- _Problem details_:
No pictures, everything else exact: set down the entries in full.

<<<<

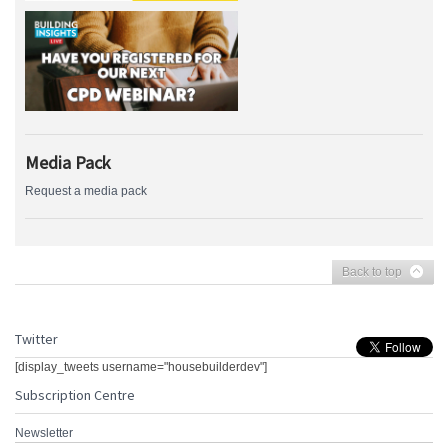
Media Pack
Request a media pack
Back to top
Twitter
[display_tweets username="housebuilderdev"]
Subscription Centre
Newsletter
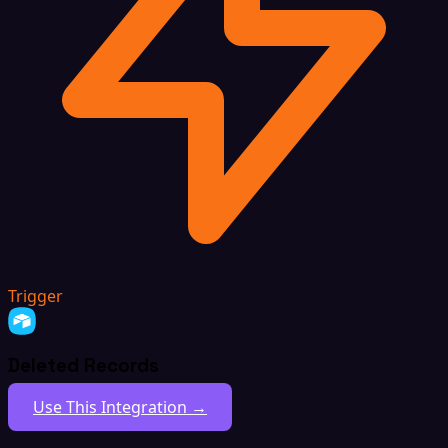
Trigger
Deleted Records
Use This Integration →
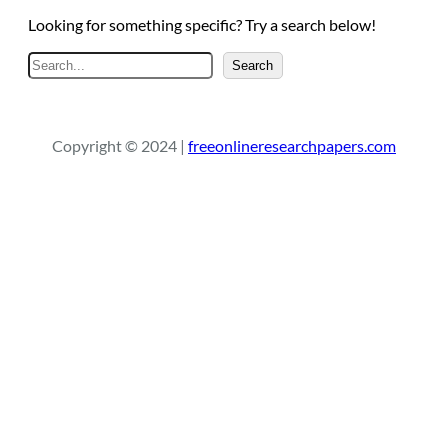
Looking for something specific? Try a search below!
S
Search
e
a
r
Copyright © 2024 |
freeonlineresearchpapers.com
c
h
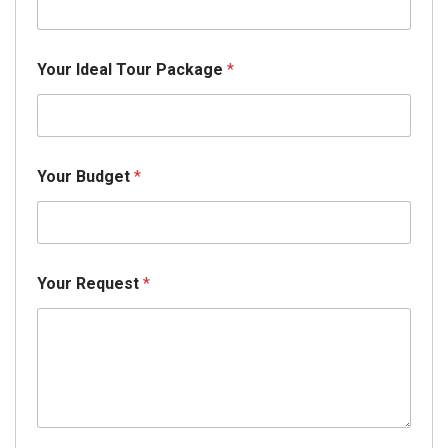
Your Ideal Tour Package
*
Your Budget
*
Your Request
*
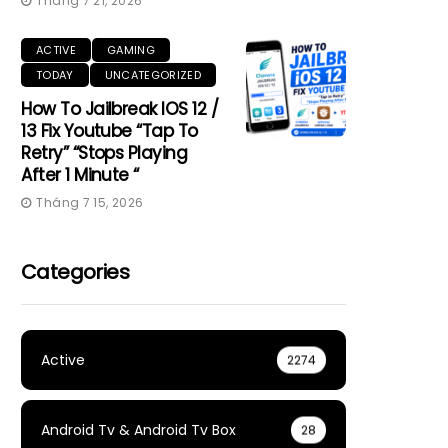
Tháng 7 21, 2026
ACTIVE
GAMING
TODAY
UNCATEGORIZED
How To Jailbreak IOS 12 /
13 Fix Youtube “Tap To
Retry” “Stops Playing
After 1 Minute “
Tháng 7 15, 2026
Categories
Active
2274
Android Tv & Android Tv Box
28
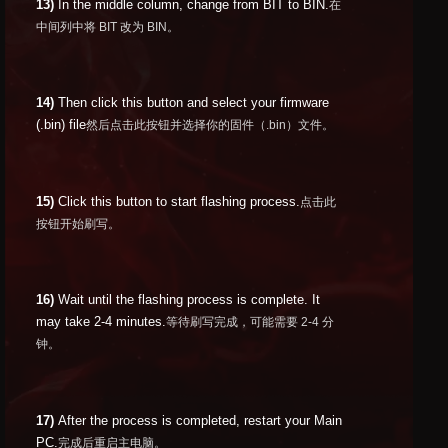
13)
In the middle column, change from BIT to BIN.
在
中间列中将 BIT 改为 BIN。
14)
Then click this button and select your firmware
(.bin) file
然后点击此按钮并选择你的固件（.bin）文件。
15)
Click this button to start flashing process.
点击此
按钮开始刷写。
16)
Wait until the flashing process is complete. It
may take 2-4 minutes.
等待刷写完成，可能需要 2-4 分
钟。
17)
After the process is completed, restart your Main
PC.
完成后重启主电脑。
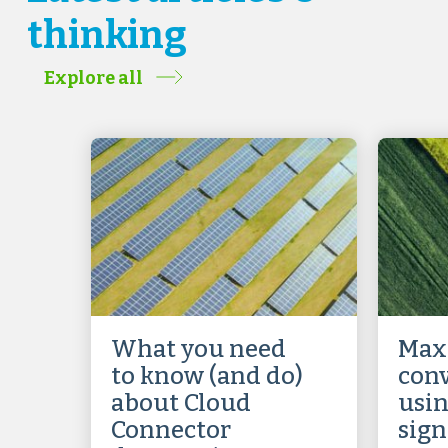
thinking
Explore all
What you need
Max
to know (and do)
conv
about Cloud
usin
Connector
sign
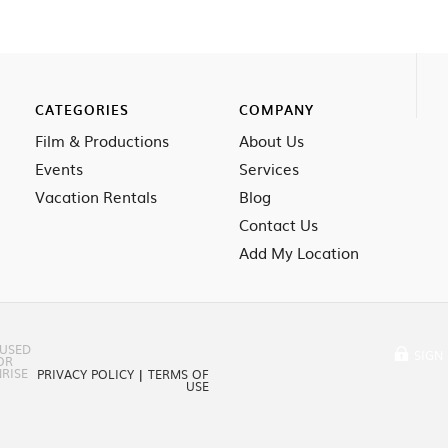
CATEGORIES
COMPANY
Film & Productions
About Us
Events
Services
Vacation Rentals
Blog
Contact Us
Add My Location
 USED
SIGN 
OR
RISE
PRIVACY POLICY
|
TERMS OF
USE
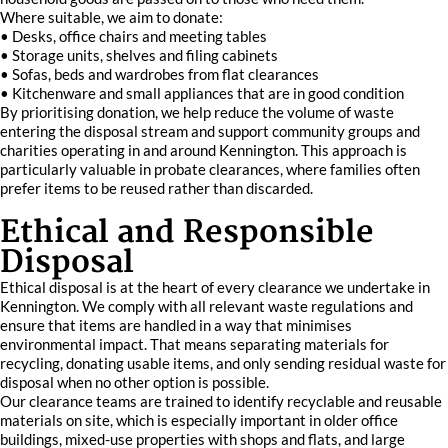
Where suitable, we aim to donate:
• Desks, office chairs and meeting tables
• Storage units, shelves and filing cabinets
• Sofas, beds and wardrobes from flat clearances
• Kitchenware and small appliances that are in good condition
By prioritising donation, we help reduce the volume of waste
entering the disposal stream and support community groups and
charities operating in and around Kennington. This approach is
particularly valuable in probate clearances, where families often
prefer items to be reused rather than discarded.
Ethical and Responsible
Disposal
Ethical disposal is at the heart of every clearance we undertake in
Kennington. We comply with all relevant waste regulations and
ensure that items are handled in a way that minimises
environmental impact. That means separating materials for
recycling, donating usable items, and only sending residual waste for
disposal when no other option is possible.
Our clearance teams are trained to identify recyclable and reusable
materials on site, which is especially important in older office
buildings, mixed-use properties with shops and flats, and large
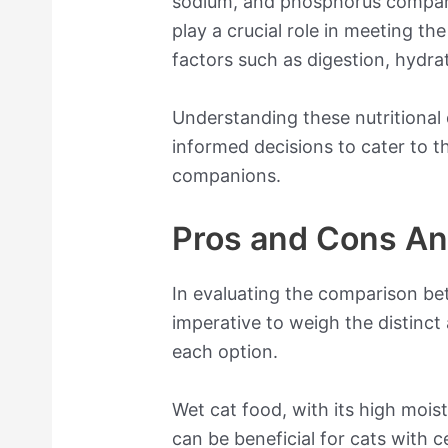
sodium, and phosphorus compare
play a crucial role in meeting th
factors such as digestion, hydrat
Understanding these nutritional d
informed decisions to cater to t
companions.
Pros and Cons An
In evaluating the comparison bet
imperative to weigh the distinc
each option.
Wet cat food, with its high mois
can be beneficial for cats with ce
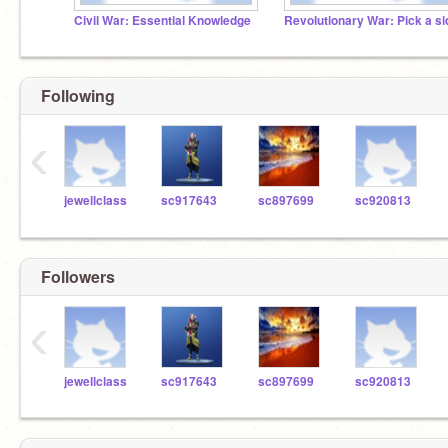
Civil War: Essential Knowledge
Revolutionary War: Pick a si
Following
‹
jewellclass
sc917643
sc897699
sc920813
Followers
‹
jewellclass
sc917643
sc897699
sc920813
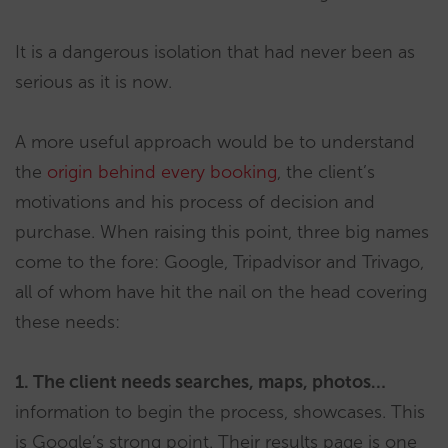
It is a dangerous isolation that had never been as
serious as it is now.
A more useful approach would be to understand
the
origin behind every booking
, the client’s
motivations and his process of decision and
purchase. When raising this point, three big names
come to the fore: Google, Tripadvisor and Trivago,
all of whom have hit the nail on the head covering
these needs:
1. The client needs searches, maps, photos…
information to begin the process, showcases. This
is Google’s strong point. Their results page is one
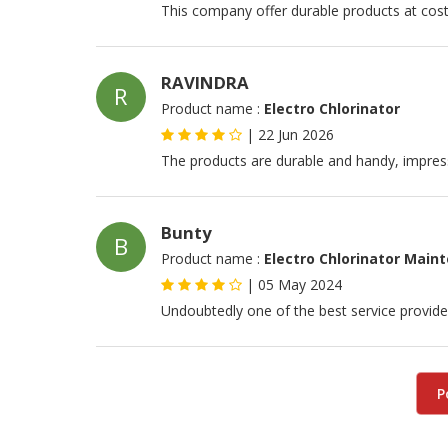
This company offer durable products at cost 
RAVINDRA
R
Product name :
Electro Chlorinator
|
22 Jun 2026
The products are durable and handy, impres
Bunty
B
Product name :
Electro Chlorinator Main
|
05 May 2024
Undoubtedly one of the best service provide
P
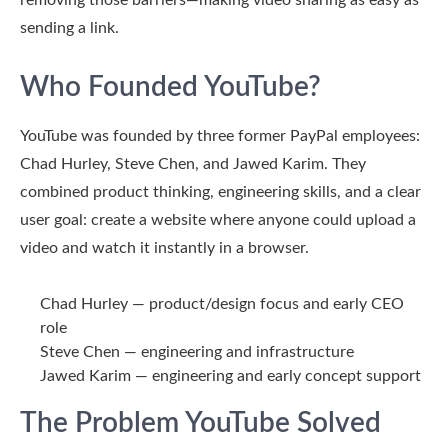
removing those barriers—making video sharing as easy as
sending a link.
Who Founded YouTube?
YouTube was founded by three former PayPal employees:
Chad Hurley
,
Steve Chen
, and
Jawed Karim
. They
combined product thinking, engineering skills, and a clear
user goal: create a website where anyone could upload a
video and watch it instantly in a browser.
Chad Hurley
— product/design focus and early CEO
role
Steve Chen
— engineering and infrastructure
Jawed Karim
— engineering and early concept support
The Problem YouTube Solved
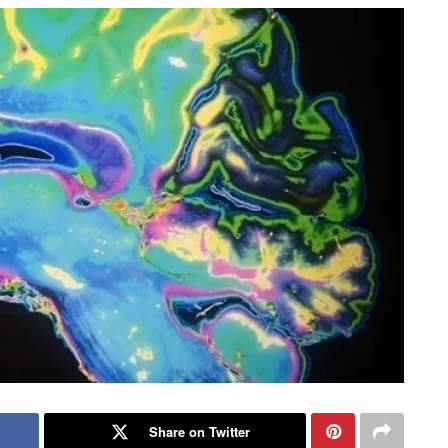
Share on Twitter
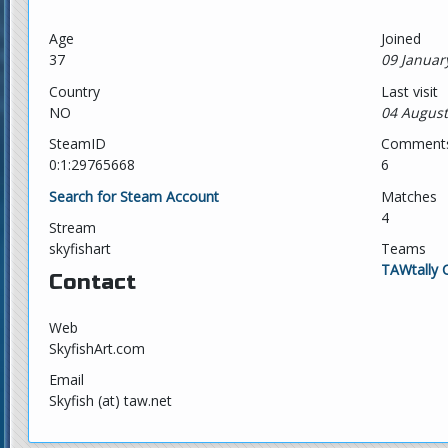
Age
Joined
37
09 Januar
Country
Last visit
NO
04 August
SteamID
Comment
0:1:29765668
6
Search for Steam Account
Matches
4
Stream
skyfishart
Teams
TAWtally 
Contact
Web
SkyfishArt.com
Email
Skyfish (at) taw.net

>>>>

- _Solution_:
Media Pack
Request a media pack
Back to top
Twitter
[display_tweets username="housebuilderdev"]
Subscription Centre
Newsletter
Trigger
Deleted Records
Use This Integration →
Looking for something specific? Try a search below!
S
Search
e
a
r
Copyright © 2024 |
freeonlineresearchpapers.com
c
h
Your Ideal Tour Package
*
Your Budget
*
Your Request
*
Tháng 7 21, 2026
ACTIVE
GAMING
TODAY
UNCATEGORIZED
How To Jailbreak IOS 12 /
13 Fix Youtube “Tap To
Retry” “Stops Playing
After 1 Minute “
Tháng 7 15, 2026
Categories
Active
2274
Android Tv & Android Tv Box
28
13)
In the middle column, change from BIT to BIN.
在
中间列中将 BIT 改为 BIN。
14)
Then click this button and select your firmware
(.bin) file
然后点击此按钮并选择你的固件（.bin）文件。
15)
Click this button to start flashing process.
点击此
按钮开始刷写。
16)
Wait until the flashing process is complete. It
may take 2-4 minutes.
等待刷写完成，可能需要 2-4 分
钟。
17)
After the process is completed, restart your Main
PC.
完成后重启主电脑。
thinking
Explore all
What you need
Max
to know (and do)
conv
about Cloud
usin
Connector
sign
CATEGORIES
COMPANY
Film & Productions
About Us
Events
Services
Vacation Rentals
Blog
Contact Us
Add My Location
 USED
SIGN 
OR
RISE
PRIVACY POLICY
|
TERMS OF
USE
Where suitable, we aim to donate:
• Desks, office chairs and meeting tables
• Storage units, shelves and filing cabinets
• Sofas, beds and wardrobes from flat clearances
• Kitchenware and small appliances that are in good condition
By prioritising donation, we help reduce the volume of waste
entering the disposal stream and support community groups and
charities operating in and around Kennington. This approach is
particularly valuable in probate clearances, where families often
prefer items to be reused rather than discarded.
Ethical and Responsible
Disposal
Ethical disposal is at the heart of every clearance we undertake in
Kennington. We comply with all relevant waste regulations and
ensure that items are handled in a way that minimises
environmental impact. That means separating materials for
recycling, donating usable items, and only sending residual waste for
disposal when no other option is possible.
Our clearance teams are trained to identify recyclable and reusable
materials on site, which is especially important in older office
buildings, mixed-use properties with shops and flats, and large
sodium, and phosphorus compare
play a crucial role in meeting th
factors such as digestion, hydrat
Understanding these nutritional d
informed decisions to cater to t
companions.
Pros and Cons An
In evaluating the comparison bet
imperative to weigh the distinc
each option.
Wet cat food, with its high mois
can be beneficial for cats with ce
Civil War: Essential Knowledge
Revolutionary War: Pick a si
Following
‹
jewellclass
sc917643
sc897699
sc920813
Followers
‹
jewellclass
sc917643
sc897699
sc920813
It is a dangerous isolation that had never been as
serious as it is now.
A more useful approach would be to understand
the
origin behind every booking
, the client’s
motivations and his process of decision and
purchase. When raising this point, three big names
come to the fore: Google, Tripadvisor and Trivago,
all of whom have hit the nail on the head covering
these needs:
1. The client needs searches, maps, photos…
information to begin the process, showcases. This
is Google’s strong point. Their results page is one
This company offer durable products at cost 
RAVINDRA
R
Product name :
Electro Chlorinator
|
22 Jun 2026
The products are durable and handy, impres
Bunty
B
Product name :
Electro Chlorinator Main
|
05 May 2024
Undoubtedly one of the best service provide
P
removing those barriers—making video sharing as easy as
sending a link.
Who Founded YouTube?
YouTube was founded by three former PayPal employees:
Chad Hurley
,
Steve Chen
, and
Jawed Karim
. They
combined product thinking, engineering skills, and a clear
user goal: create a website where anyone could upload a
video and watch it instantly in a browser.
Chad Hurley
— product/design focus and early CEO
role
Steve Chen
— engineering and infrastructure
Jawed Karim
— engineering and early concept support
The Problem YouTube Solved
Share on Twitter
Age
Joined
37
09 Januar
Country
Last visit
NO
04 August
SteamID
Comment
0:1:29765668
6
Search for Steam Account
Matches
4
Stream
skyfishart
Teams
TAWtally 
Contact
Web
SkyfishArt.com
Email
Skyfish (at) taw.net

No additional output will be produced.